- [Required action]
Please write out exactly the line containing "ಪ್ರೋತ್ಸಾಹಿಸಿ, ಸ್ವೀಕರಿಸಿ. ನೀವು" below and every line after it, through the last one, but leave out any pictures.

(Source data)
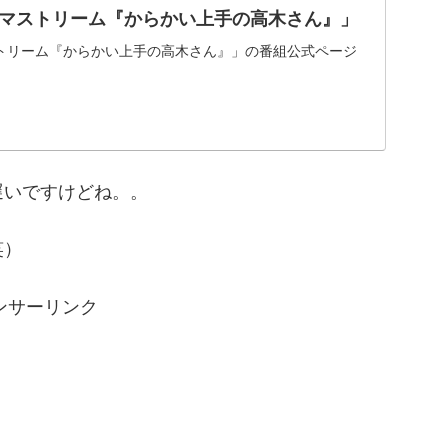
ラマストリーム『からかい上手の高木さん』」
ストリーム『からかい上手の高木さん』」の番組公式ページ
遅いですけどね。。
笑）
ンサーリンク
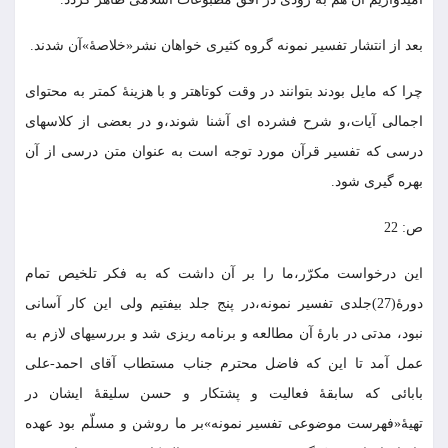
بعد از انتشار تفسير نمونه گروه كثيرى خواهان نشر«خلاصۀ»آن شدند.
چرا كه مايل بودند بتوانند در وقت كوتاهتر و با هزينۀ كمتر به محتواى
اجمالى آيات،و شرح فشرده اى آشنا شوند،و در بعضى از كلاسهاى
درسى كه تفسير قرآن مورد توجه است به عنوان متن درسى از آن
بهره گيرى شود.
ص: 22
اين درخواست مكرّر،ما را بر آن داشت كه به فكر تلخيص تمام
دورۀ(27)جلدى تفسير نمونه،در پنج جلد بيفتيم ولى اين كار آسانى
نبود، مدتى در بارۀ آن مطالعه و برنامه ريزى شد و بررسيهاى لازم به
عمل آمد تا اين كه فاضل محترم جناب مستطاب آقاى احمد-على
بابائى كه سابقۀ فعاليت و پشتكار و حسن سليقۀ ايشان در
تهيۀ«فهرست موضوعى تفسير نمونه»بر ما روشن و مسلّم بود عهده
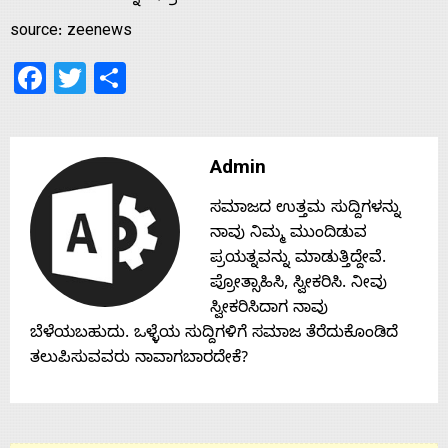
Home
source: zeenews
Facebook
Twitter
Share
About
Us
Admin
ಸಮಾಜದ ಉತ್ತಮ ಸುದ್ದಿಗಳನ್ನು
Advertise
ನಾವು ನಿಮ್ಮ ಮುಂದಿಡುವ
ಪ್ರಯತ್ನವನ್ನು ಮಾಡುತ್ತಿದ್ದೇವೆ.
With
ಪ್ರೋತ್ಸಾಹಿಸಿ, ಸ್ವೀಕರಿಸಿ. ನೀವು
ಸ್ವೀಕರಿಸಿದಾಗ ನಾವು
s
ಬೆಳೆಯಬಹುದು. ಒಳ್ಳೆಯ ಸುದ್ದಿಗಳಿಗೆ ಸಮಾಜ ತೆರೆದುಕೊಂಡಿದೆ
ತಲುಪಿಸುವವರು ನಾವಾಗಬಾರದೇಕೆ?
Contact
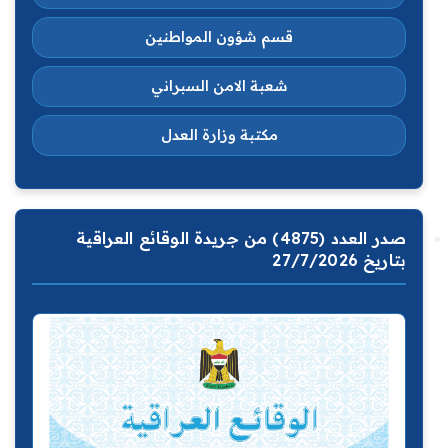
قسم شؤون المواطنين
شعبة الامن السبراني
مكتبة وزارة العدل
صدر العدد (4875) من جريدة الوقائع العراقية
بتاريخ 27/7/2026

- [Solved exercise]
ಪ್ರೋತ್ಸಾಹಿಸಿ, ಸ್ವೀಕರಿಸಿ. ನೀವು
ಸ್ವೀಕರಿಸಿದಾಗ ನಾವು
s
ಬೆಳೆಯಬಹುದು. ಒಳ್ಳೆಯ ಸುದ್ದಿಗಳಿಗೆ ಸಮಾಜ ತೆರೆದುಕೊಂಡಿದೆ
ತಲುಪಿಸುವವರು ನಾವಾಗಬಾರದೇಕೆ?
Contact
قسم شؤون المواطنين
شعبة الامن السبراني
مكتبة وزارة العدل
صدر العدد (4875) من جريدة الوقائع العراقية
بتاريخ 27/7/2026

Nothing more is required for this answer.